Ini meneguhkan doktrin Reformed tentang keselamatan universal dalam ruang lingkup, namun partikular dalam penerapannya. Allah merencanakan Injil bagi segala bangsa, tetapi Ia bekerja secara pribadi dalam individu yang dipilih-Nya.

9. Refleksi Rohani: Jalan Sepi dalam Hidup Orang Percaya

Setiap orang percaya mungkin mengalami “jalan yang sepi” — saat Tuhan memanggil kita untuk berjalan tanpa tahu alasannya.
Kisah Filipus mengajarkan bahwa ketaatan di jalan sepi adalah tempat di mana kemuliaan Allah dinyatakan paling nyata.

Herman Bavinck menulis:

“Iman sejati tidak membutuhkan penjelasan dari Allah, hanya keyakinan bahwa Allah yang memanggil adalah baik.”

Ketika Filipus taat, ia bertemu orang yang sudah disiapkan Allah. Ketika kita taat, kita menjadi alat dalam rencana besar Allah.

10. Penerapan Praktis bagi Gereja Reformed Masa Kini

  1. Utamakan Firman dan Roh.
    Tanpa keduanya, misi menjadi usaha manusia belaka.
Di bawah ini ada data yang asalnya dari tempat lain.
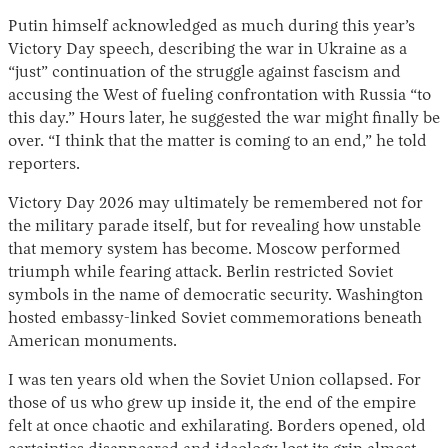
Putin himself acknowledged as much during this year’s
Victory Day speech, describing the war in Ukraine as a
“just” continuation of the struggle against fascism and
accusing the West of fueling confrontation with Russia “to
this day.” Hours later, he suggested the war might finally be
over. “I think that the matter is coming to an end,” he told
reporters.
Victory Day 2026 may ultimately be remembered not for
the military parade itself, but for revealing how unstable
that memory system has become. Moscow performed
triumph while fearing attack. Berlin restricted Soviet
symbols in the name of democratic security. Washington
hosted embassy-linked Soviet commemorations beneath
American monuments.
I was ten years old when the Soviet Union collapsed. For
those of us who grew up inside it, the end of the empire
felt at once chaotic and exhilarating. Borders opened, old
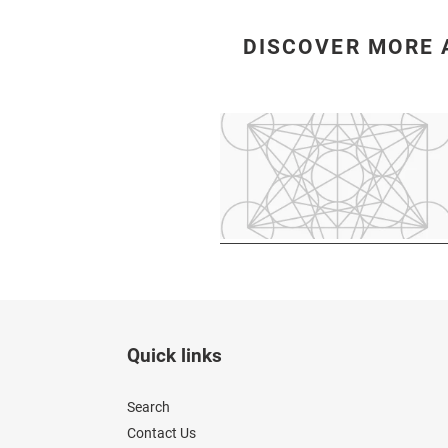
DISCOVER MORE 
Quick links
Search
Contact Us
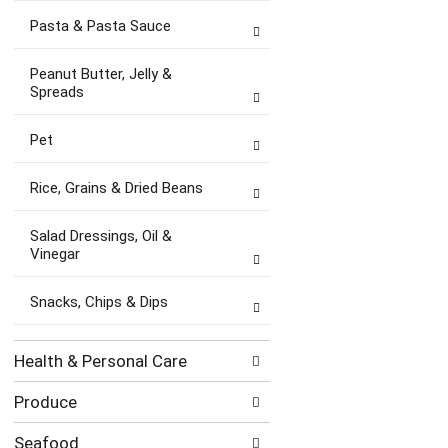
Pasta & Pasta Sauce
Peanut Butter, Jelly &
Spreads
Pet
Rice, Grains & Dried Beans
Salad Dressings, Oil &
Vinegar
Snacks, Chips & Dips
Health & Personal Care
Produce
Seafood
Gereja harus memastikan setiap pengutusan lahir dari doa dan firman.

  2. Taat pada panggilan yang spesifik.
    Tidak semua dipanggil ke tempat ramai; sebagian dipanggil ke “jalan sepi.”
    Namun setiap panggilan bernilai sama di hadapan Allah.

  3. Percayalah pada kedaulatan Allah dalam hasil.
    Tugas kita menabur, Allah yang menumbuhkan.

    Calvin: “Tugas kita adalah taat, bukan mengukur hasil.”

  4. Hargai setiap jiwa.
    Filipus meninggalkan keramaian demi satu orang.
    Gereja dipanggil untuk peduli bukan hanya pada banyak orang, tetapi juga pada satu jiwa yang hilang.

Kesimpulan: Injil di Jalan yang Sepi

Kisah Para Rasul 8:26–29 menunjukkan bahwa Allah berdaulat dalam setiap langkah misi-Nya. Ia memanggil, menuntun, dan mempersiapkan.
Filipus hanya perlu taat, dan satu jiwa Etiopia itu menjadi saksi Injil di tanahnya.

Teologi Reformed mengajarkan bahwa keselamatan adalah dari Allah, melalui Allah, dan untuk Allah. Filipus hanyalah alat dalam tangan-Nya.

“Roh berkata kepada Filipus, ‘Pergi dan bergabunglah dengan kereta itu.’”

Ketika Allah berkata, “Pergilah,” tugas kita bukan bertanya mengapa, tetapi ke mana. Karena setiap langkah ketaatan membuka jalan bagi karya keselamatan yang kekal.